In the future the galaxy has been pacified through drug induced palm fornication. I can only get down on both knees and pray that there wasn't any serious thought into this as some kind of metaphor. But, this "plot" element allowed the title character to be both a total whore and a innocent virgin at the same time. And, isn't this exactly what we all want in a woman?
As far as I could figure the lead singer for Duran Duran has found the plans for a "laser" that does stuff... to the 4th dimension! I think it kills people but his other inventions that were supposed to kill only managed to remove Barbarella's outfits or give her multiple orgasms. She goes through so many costume changes throughout this movie I can only assume it is how most girls play with real Barbies. Since my sister went through that period with what I can only assume a desire to grow up to be the first female serial killer all I know about Barbies is finding their mangled naked corpses intermixed with my mangled naked Teenage Mutant Ninja Turtles... and the occasional My Little Pony to add to the bizarreness of the mass grave.
Blood: Not really... though Barbarella did have a gun that made people explode/shatter.

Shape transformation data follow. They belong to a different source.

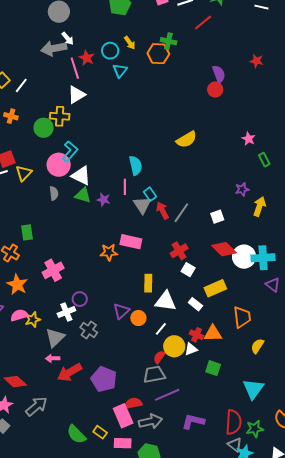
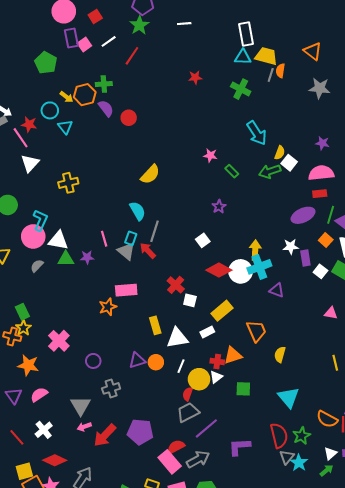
orange hexagon: (158, 54) -> (85, 95), moved
purple semicircle: (219, 74) -> (106, 108), moved
red circle: (215, 90) -> (129, 118), moved
yellow cross: (60, 116) -> (68, 183), moved
cyan semicircle: (136, 165) -> (137, 211), moved
gray semicircle: (54, 193) -> (37, 266), turned -112
cyan rectangle: (150, 194) -> (131, 238), turned 72
yellow arrow: (259, 206) -> (255, 250), moved
gray line: (181, 213) -> (154, 231), moved
white rectangle: (195, 304) -> (207, 332), turned -48
purple triangle: (121, 311) -> (137, 360), turned 42
white cross: (66, 312) -> (44, 430), moved
yellow star: (33, 320) -> (23, 328), moved
gray cross: (89, 330) -> (111, 388), turned -36
gray triangle: (235, 445) -> (287, 457), turned 49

Also she got bitten/disrobed by both exotic birds and cannibalistic dolls from hell.
Boobs: This movie is sex, and the title character has sex and gets naked more times than I could possibly watch this movie. This is where the movie makes up for not having a plot or a chorus of line dancing ninjas. Though the sex scenes are all off camera and her breasts are only shown for a few brief seconds. I think all the implied sex more than delivers.
Baddie: Durand Durand is just as much a baddie as Doctor Evil can be considered a villain. His traps are laughable, his cause (evil by the way) just makes you want to laugh. The female baddie who at one point forces herself on this guy is more hot than evil... besides that erect cock on her forehead... Ewwwww!!!!
Boom: Things did blow up on occasion. Such as the torture machine that overloaded because Barbarella is the biggest whore in the entire galaxy and short circuited the device with her ability to take a good pounding.
Bad Acting: I think this movie is known for it's bad acting. I love the blind angel though, when he keeps saying stuff like: "An Angel doesn't make love, he is love." Wow... um that would be more poetic if you weren't putting your angel cock in Barbarella in a giant nest. Because Angels make nests... it's only logical. They have wings don't they? Chewbacca was from Kashyyyk!!